Blue Earth
Glazer's Camera

Helen Levitt, 1913-2009

Untitled#968 Untitled#968
© Helen Levitt

Helen Levitt, an American photographer noted for her black-and-white images of New Yorkers during the 1930s and 1940s, died in her sleep at her home in Manhattan on March 29. Levitt was 95 years old.

Born in Brooklyn in 1913, Levitt first turned to photography after dropping out of high school in her senior year. Looking for more inspirational activities, she began work as a photography assistant for J. Florian Mitchell in the Bronx.

In the 1930s Levitt began taking photographs of New York street life, including her famous images of sidewalk chalk graffiti and children dressed in Halloween costumes on their front stoop. During this time, she also supported herself as a film editor.
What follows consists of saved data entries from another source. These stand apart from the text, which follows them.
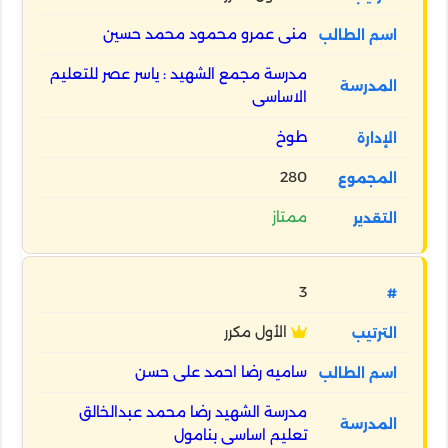
منى عمرو محمود محمد حسين
مدرسة مجمع الشهيد : ياسر عصر للتعليم
الاساسى
طوخ
280
ممتاز
3
الأول مكرر
ساميه رضا احمد على حسن
مدرسة الشهيد رضا محمد عبدالخالق
تعليم اساسى بنامول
As she became more renowned in the photography world, Levitt had the opportunity to work with many of her favorite photographers, including Walker Evans and Henri Cartier-Bresson. In 1938 Levitt helped Evans publish his book, "American Photographs."

Eventually Levitt became a full-time film editor and director. During the 1950s she created several documentaries, including "In the Street," a glimpse into the Spanish Harlem neighborhood, and "The Quiet One," a full-length film about a 10-year-old kid living in an institution for juvenile delinquents.

Over the years Levitt also published several photo collections, including "In the Street," "Mexico City," "Crosstown" and "Here and There." She also spent time working with color film in the 1960s.New York's Metropolitan Museum of Art, which began the Helen Levitt Memorial Fund to support acquisition of the mid-20th-century photographs by Levitt and other artists of that era, will be celebrating her life and work at the Robert Wood Johnson Jr. Gallery through Aug. 30.